PENDER COUNTY — U.S. Secretary of Agriculture Sonny Perdue arrived at the Pender Commerce Park on Friday morning for the announcement of a $21.6-million grant to roll out high-speed fiber optic internet to more than 6,853 homes in Pender County — covering more than half of Pender County’s roughly 930 square miles.
The grant was awarded to Shallotte-based cooperative Atlantic Telephone Membership Corporation (ATMC), which began conducting preliminary engineering assessments needed to apply for the grant as early as last December. As part of the agreement, the state’s largest communications cooperative will contribute a quarter of the federal funds, roughly $7.3 million, to bring the project total to about $28.9 million.
RELATED: Pender fiber-optic project aims to reach 6,000 homes, new data shows serious ‘digital divide’
It’s worth noting that the grant covers the expansion of the infrastructure, not the service itself. In other words, customers will have to pay for internet access — but they will at least have the option of high-speed service, which wasn’t on the table before.
The 1-gigabit broadband internet access will also be made available to more than 285 businesses, 209 farms, 19 educational facilities, nine healthcare facilities, and 15 critical community facilities. Compared to data collected by the county as part of its Pender 2.0 land use plan, which showed a total of 27,071 housing units in 2015, the project’s scope consists of roughly 52 percent of all housing units in the county
The announcement came after the USDA revealed its second round of funding under its ReConnect Program in December 2018; the federal agency has more than $600 million available for grants and low-interest loans.
ATMC said it anticipates construction of the new fiber optic network to begin sometime in the summer of 2021 after necessary environmental studies and paperwork have been completed. The network will cover roughly 538 miles, including underserved rural communities west of I-40 to the Bladen County line like Atkinson and Currie, along with communities east of Burgaw and Rocky Point. A total of 17,424 county residents are included in the project’s scope.
The network will enable delivery of internet speeds up to 1 gigabit per second, according to ATMC, along with telephone, home security, and automation services.
According to ATMC Vice President Jody Heustess, the start of the construction process will depend on when the USDA approves the transfer of the funds, but he hopes to begin building the network by the first or second quarter of 2021. Once complete, he said the network will be capable of delivering the fastest speeds in the country.
“There won’t be a more advanced way of delivering internet in the U.S.,” he promised.
He also said Pender leaders — specifically Commissioner Jackie Newton and County Manager Chad McEwen — were “really instrumental in getting a good application together.”

Secretary Perdue: ‘It just ain’t fair folks’
Secretary Purdue arrived at the industrial park in a silver SUV, led by a Pender Sheriff’s vehicle, about 10 minutes before ATMC and county officials gathered in a tent next to the Acme Smoked Fish plant.
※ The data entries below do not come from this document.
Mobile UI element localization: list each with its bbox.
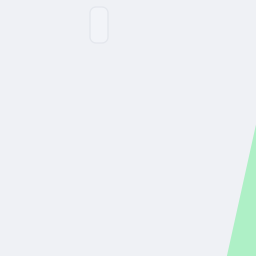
button[interactable]: Card (90, 7, 108, 43)
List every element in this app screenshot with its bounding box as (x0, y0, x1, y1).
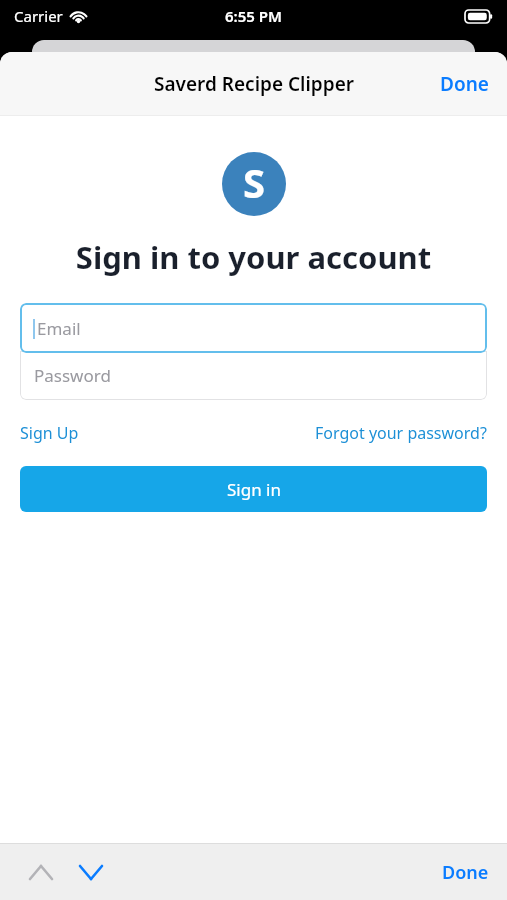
button[interactable]: Forgot your password? (315, 422, 487, 444)
staticText: Sign Up (20, 422, 79, 444)
staticText: Done (442, 860, 489, 885)
staticText: Forgot your password? (315, 422, 487, 444)
button[interactable]: Password (20, 351, 487, 400)
staticText: Done (440, 71, 489, 97)
staticText: Saverd Recipe Clipper (154, 71, 354, 97)
button[interactable]: Next field (70, 851, 112, 893)
button[interactable]: Done (422, 61, 507, 107)
button[interactable]: Done (424, 850, 507, 895)
staticText: Sign in to your account (0, 236, 507, 278)
button[interactable]: Email (20, 303, 487, 353)
staticText: Email (37, 317, 81, 340)
staticText: Carrier (14, 6, 63, 26)
staticText: 6:55 PM (225, 6, 282, 26)
staticText: Password (34, 364, 111, 387)
button[interactable]: Sign in (20, 466, 487, 512)
staticText: S (243, 155, 266, 209)
staticText: Sign in (227, 478, 281, 501)
button[interactable]: Previous field (20, 851, 62, 893)
button[interactable]: Sign Up (20, 422, 79, 444)
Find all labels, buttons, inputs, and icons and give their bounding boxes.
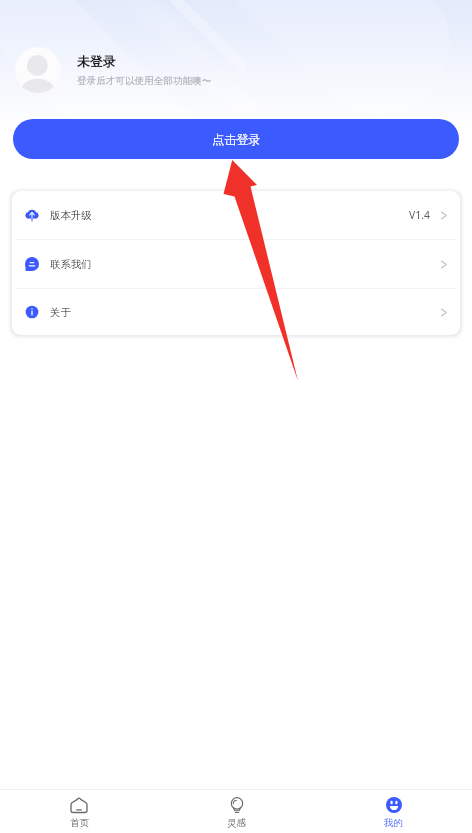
staticText: V1.4: [409, 208, 430, 222]
button[interactable]: 灵感: [158, 792, 315, 833]
button[interactable]: 联系我们: [12, 240, 460, 288]
staticText: 我的: [384, 817, 403, 829]
staticText: 未登录: [77, 54, 116, 70]
staticText: 版本升级: [50, 209, 92, 222]
staticText: 灵感: [227, 817, 246, 829]
button[interactable]: 关于: [12, 289, 460, 335]
staticText: 首页: [70, 817, 89, 829]
staticText: 登录后才可以使用全部功能噢〜: [77, 75, 212, 87]
button[interactable]: 我的: [315, 792, 472, 833]
button[interactable]: 点击登录: [13, 119, 459, 159]
staticText: 关于: [50, 306, 71, 319]
staticText: 点击登录: [212, 132, 261, 147]
button[interactable]: 版本升级: [12, 191, 460, 239]
button[interactable]: 首页: [0, 792, 158, 833]
staticText: 联系我们: [50, 258, 92, 271]
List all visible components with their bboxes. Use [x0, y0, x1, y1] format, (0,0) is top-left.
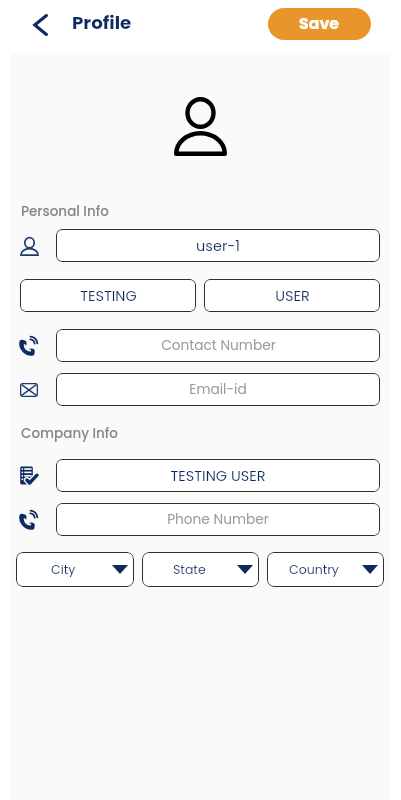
staticText: Country [289, 561, 339, 578]
button[interactable]: USER [204, 279, 380, 312]
staticText: State [173, 561, 206, 578]
button[interactable]: City [16, 552, 134, 587]
staticText: user-1 [196, 236, 240, 256]
staticText: Email-id [189, 380, 247, 399]
staticText: TESTING [80, 286, 137, 306]
button[interactable]: Phone Number [56, 503, 380, 536]
staticText: City [51, 561, 76, 578]
staticText: Company Info [21, 424, 118, 443]
staticText: Profile [72, 10, 132, 35]
button[interactable]: TESTING [20, 279, 196, 312]
staticText: Phone Number [167, 510, 269, 529]
button[interactable]: user-1 [56, 229, 380, 262]
button[interactable]: Contact Number [56, 329, 380, 362]
button[interactable]: Back [24, 9, 56, 41]
staticText: TESTING USER [170, 466, 266, 486]
staticText: Save [299, 12, 340, 34]
button[interactable]: TESTING USER [56, 459, 380, 492]
button[interactable]: Country [267, 552, 384, 587]
button[interactable]: State [142, 552, 259, 587]
staticText: Contact Number [161, 336, 276, 355]
staticText: USER [275, 286, 310, 306]
button[interactable]: Email-id [56, 373, 380, 406]
staticText: Personal Info [21, 202, 109, 221]
button[interactable]: Save [268, 8, 371, 40]
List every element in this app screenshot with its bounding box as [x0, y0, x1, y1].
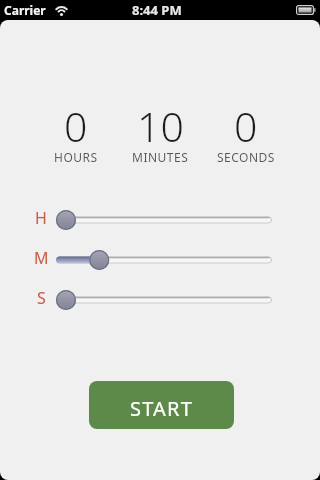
button[interactable]: START [89, 381, 234, 429]
staticText: Carrier [4, 2, 46, 18]
button[interactable]: M [0, 240, 320, 280]
staticText: START [130, 395, 194, 422]
staticText: 0 [234, 98, 258, 154]
staticText: M [34, 247, 49, 269]
staticText: S [37, 287, 46, 309]
staticText: 10 [137, 98, 184, 154]
staticText: 0 [64, 98, 88, 154]
staticText: H [35, 207, 47, 229]
staticText: SECONDS [217, 149, 275, 165]
staticText: 8:44 PM [132, 1, 182, 19]
button[interactable]: H [0, 200, 320, 240]
button[interactable]: S [0, 280, 320, 320]
staticText: HOURS [54, 149, 98, 165]
staticText: MINUTES [132, 149, 189, 165]
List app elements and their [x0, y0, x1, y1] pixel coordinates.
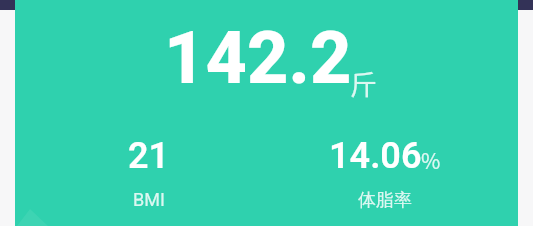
button[interactable]: 21 [31, 135, 267, 210]
button[interactable]: 14.06 [267, 135, 503, 212]
staticText: 21 [128, 135, 170, 177]
staticText: 142.2 [164, 16, 352, 100]
staticText: 体脂率 [358, 189, 412, 212]
staticText: BMI [133, 189, 165, 210]
staticText: % [421, 145, 441, 175]
staticText: 斤 [350, 64, 377, 103]
button[interactable]: Weight summary [15, 0, 518, 226]
staticText: 14.06 [329, 135, 422, 177]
Pender Commissioner Jackie Newton, who has pushed for infrastructure development in the rural western areas of the county since her election in 2016, responded when Purdue asked her how she was doing.
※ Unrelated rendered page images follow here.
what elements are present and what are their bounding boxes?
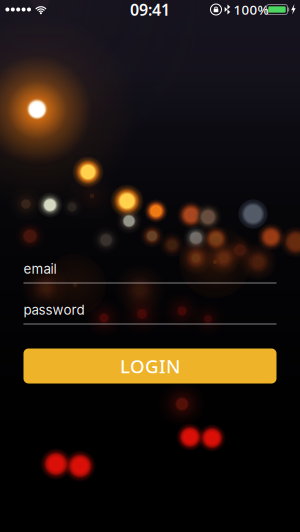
- button[interactable]: email: [24, 257, 276, 281]
- staticText: 100%: [234, 1, 268, 18]
- button[interactable]: LOGIN: [24, 348, 276, 384]
- staticText: password: [24, 302, 84, 318]
- staticText: 09:41: [130, 0, 170, 20]
- staticText: email: [24, 261, 56, 277]
- staticText: LOGIN: [120, 354, 180, 378]
- button[interactable]: password: [24, 298, 276, 322]
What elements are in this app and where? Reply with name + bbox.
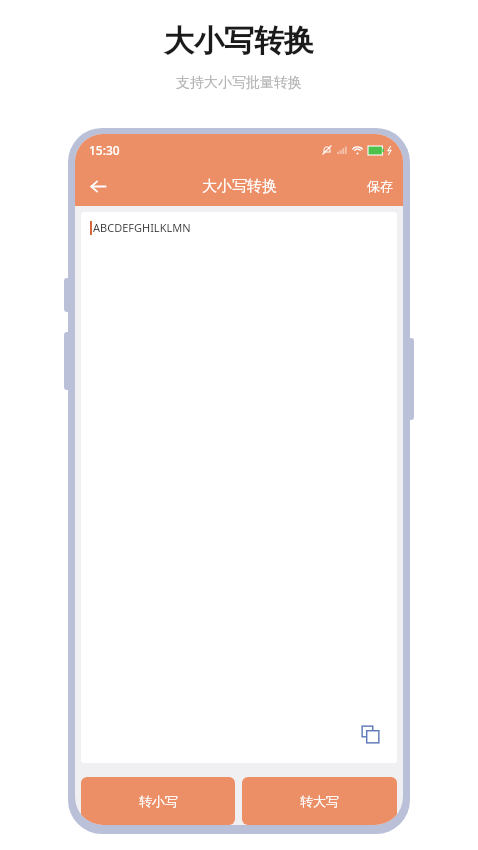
staticText: 大小写转换 [164, 22, 314, 60]
button[interactable]: 保存 [357, 170, 403, 202]
staticText: 大小写转换 [202, 177, 277, 196]
staticText: 转大写 [300, 793, 339, 809]
button[interactable]: Copy [355, 719, 385, 749]
button[interactable]: Back [81, 169, 115, 203]
staticText: 15:30 [89, 142, 120, 158]
staticText: ABCDEFGHILKLMN [93, 220, 191, 235]
button[interactable]: ABCDEFGHILKLMN [81, 212, 397, 763]
staticText: 转小写 [139, 793, 178, 809]
button[interactable]: 转小写 [81, 777, 235, 825]
staticText: 支持大小写批量转换 [176, 74, 302, 92]
staticText: 保存 [367, 178, 393, 194]
button[interactable]: 转大写 [242, 777, 397, 825]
“Today, I’m on top of the world,” Newton said.
“How about tomorrow?” the secretary replied.
“Well tomorrow I hope we start putting fiber optic in the ground,” Newton said.
According to Heustess, there is still plenty of work to accomplish before construction begins. But with ReConnect in its second year of existence, he expects the turnaround will be faster than ATMC’s project in Columbus County, which began construction in recent weeks after funding was announced in December.
U.S. Congressman David Rouzer led the ceremony with a moment of silence for those who lost their lives this day 19 years ago, when planes crashed into the World Trade Center towers and the Pentagon, before introducing the secretary.
“In the beginning of this country, waterways kind of determined where development went,” Perdue told the gathered crowd. “And then we had the great railroad expansion from east to west, and development followed the railroads. Then in the early and middle 50s … you saw the development along the interstates.”

On the local level, he said commissioners push for the expansion of road and sewer development, but without internet infrastructure, any development is held back. He told the audience he hoped to see a major infrastructure push in coming years.
“It just ain’t fair folks, it ain’t fair,” he said of the limited internet access found in many parts of rural America.
The pandemic has shown people the importance of quality internet access, he said, “whether it’s distance learning, telemedicine, precision agriculture, e-commerce, or just an old grandpa like me facetiming with his grandkids.”
“The inability of rural communities to connect to the world is something we’re trying to solve place by place,” he said of President Donald Trump’s administration.
USDA Rural Services Administrator Chad Rupe thanked ATMC for financing the initial studies to determine the locations where internet infrastructure is most sorely needed.
“In the application, they talked about how places in Pender County have seen 19% growth since 2010, but the places that don’t have broadband haven’t seen that growth,” Rupe said.
ATMC CEO Keith Holden said the cooperative’s research showed nobody complaining that “they couldn’t watch Netflix or play Fortnight.”
“Everybody said, ‘My kids aren’t able to do schoolwork,’ or ‘I’m not able to do my job,'” he said.
This article has been updated to reflect the accurate grant amount.